4

I am using Postgres to store a variety of application data for a webapp. Part of the application involves storing and retrieving user uploaded files. I am storing the files in the filesystem with some associated metadata in the database.

I am trying to come up with a backup and archive strategy so that I can effectively backup and archive/restore the database and the linked files. Here are the things I want to accomplish.

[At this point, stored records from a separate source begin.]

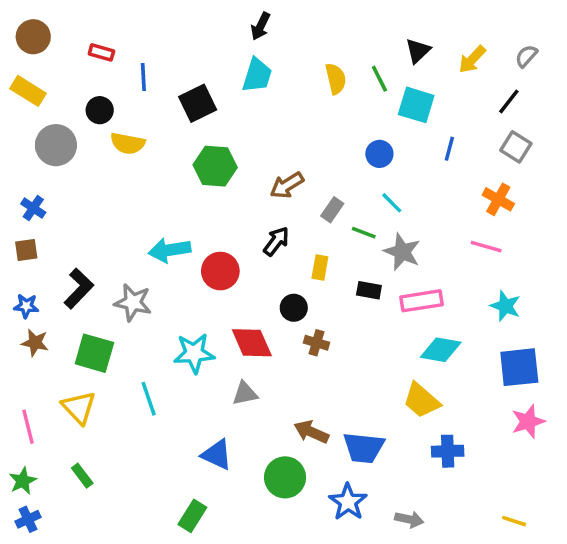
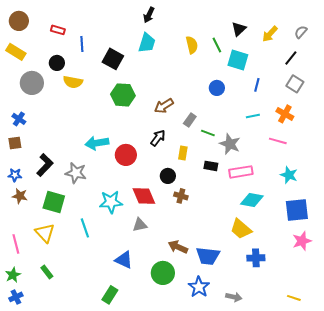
black square: (198, 103) -> (113, 59), turned -35
cyan line: (392, 203) -> (253, 116), moved, turned -56

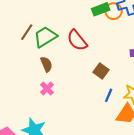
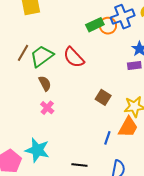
brown square: (101, 71) -> (103, 97), moved
blue line: (109, 95) -> (107, 138), moved

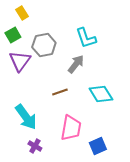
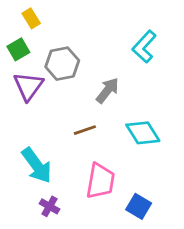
cyan L-shape: (86, 38) -> (144, 47), moved, turned 60
blue square: (98, 146) -> (139, 206), turned -36

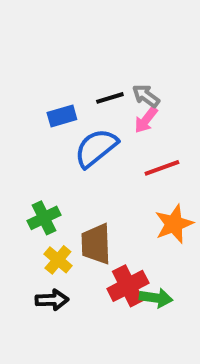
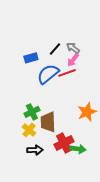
black line: (110, 98) -> (55, 49), turned -32
red line: (162, 168) -> (67, 73), moved
green cross: (44, 218) -> (32, 112), moved
black arrow: (52, 300) -> (35, 150), moved

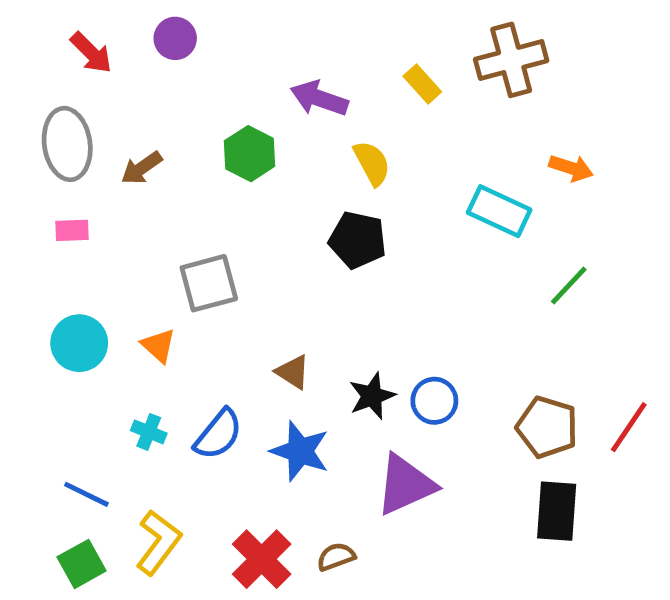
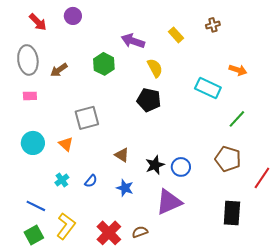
brown cross: (511, 60) -> (213, 25), size x0.5
brown pentagon: (547, 427) -> (228, 159), moved
cyan cross: (149, 432) -> (62, 180), turned 32
blue semicircle: (218, 434) -> (91, 181), size x0.6
blue star: (300, 451) -> (125, 188), size x0.7

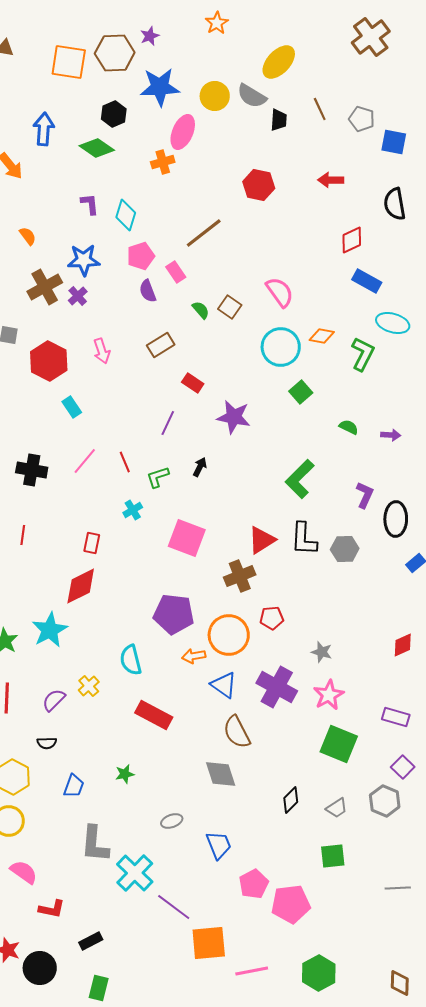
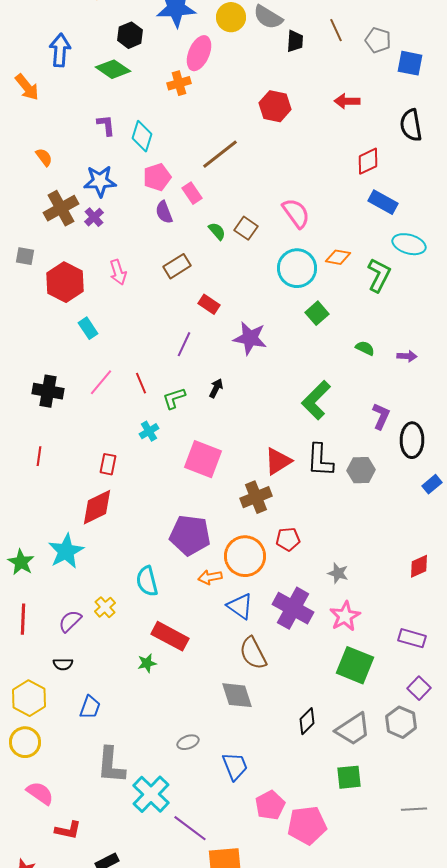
green star: (125, 774) -> (147, 663), moved
gray trapezoid: (337, 808) -> (353, 729), size x1.6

  1. Perform routine backups that can be used for recovery from failures and which include all DB data and the linked files. Ideally, this backup would be done while the app is running. Live backup is certainly possible with a DB but I am not sure how to keep the linked files consistent with the database during the backup process

  2. Archive chunks of data as they become "old". These chunks must includes the database data plus any linked files. It should be possible to put the archived data back into production again. It would be ideal if it were easy to determine which ranges of objects were stored in each chunk.

Do you have any advice for how to accomplish these goals? If the files were in the database as BLOBS these tasks would be much easier since normal database backup and restore functionality would handle this. I am not sure how to accomplish the same thing when file data is linked to database rows.

Note: I asked this question on ServerFault but I did not get any response there. The link to that question is: https://serverfault.com/q/284218/85719

busyspin
  • 43
  • 3

2 Answers2

2

If you store your files by hash to and link with the hash to the database row, you can simplify maintaining consistency.

In that case you can either:

  • keep on incrementally backing up the filesystem (eg with rsync) and never delete

    or

  • if you need to free up space, keep an audit of link count and when the last link was deleted - you can then periodically purge the filesystem of files not linked to in your recovery window. Something like rsnapshot might help you archive these long-term in a space efficient way
Jack Douglas
  • 40,517
  • 16
  • 106
  • 178
1

LVM + snapshots may be your best bet, if you want a clean and easy restore. It doesn't provide Point-in-time recovery, as the changes that are reverted or overwritten between snapshots are invisible, but at least your files and database are backed up in consistent state.

http://tldp.org/HOWTO/LVM-HOWTO/snapshots_backup.html

http://www.howtoforge.com/linux_lvm_snapshots

Bryan Agee
  • 801
  • 1
  • 8
  • 16